* **AIM OF THE TASK**: The entries need to be copied exactly as they stand, images left out.
═════ INPUT FOR THIS TASK
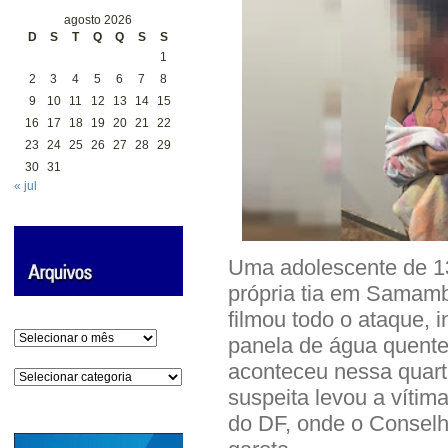
agosto 2026
D
S
T
Q
Q
S
S
1
2
3
4
5
6
7
8
9
10
11
12
13
14
15
16
17
18
19
20
21
22
23
24
25
26
27
28
29
30
31
« jul
Uma adolescente de 13
própria tia em Samamba
filmou todo o ataque,
Arquivos
panela de água quente
aconteceu nessa quarta
Categorias
suspeita levou a vítim
do DF, onde o Conselho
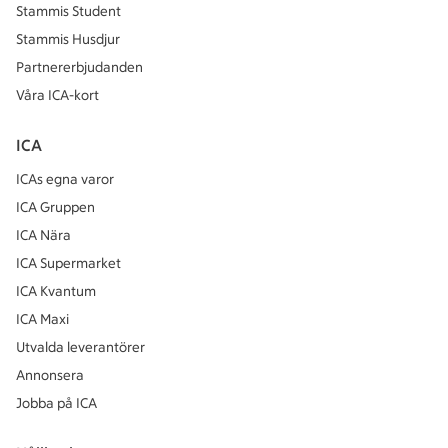
Stammis Student
Stammis Husdjur
Partnererbjudanden
Våra ICA-kort
ICA
ICAs egna varor
ICA Gruppen
ICA Nära
ICA Supermarket
ICA Kvantum
ICA Maxi
Utvalda leverantörer
Annonsera
Jobba på ICA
══════════
* **RESULT OF THE TASK**:
agosto 2026
D
S
T
Q
Q
S
S
1
2
3
4
5
6
7
8
9
10
11
12
13
14
15
16
17
18
19
20
21
22
23
24
25
26
27
28
29
30
31
« jul
Uma adolescente de 13
própria tia em Samamba
filmou todo o ataque,
Arquivos
panela de água quente
aconteceu nessa quarta
Categorias
suspeita levou a vítim
do DF, onde o Conselho
Stammis Student
Stammis Husdjur
Partnererbjudanden
Våra ICA-kort
ICA
ICAs egna varor
ICA Gruppen
ICA Nära
ICA Supermarket
ICA Kvantum
ICA Maxi
Utvalda leverantörer
Annonsera
Jobba på ICA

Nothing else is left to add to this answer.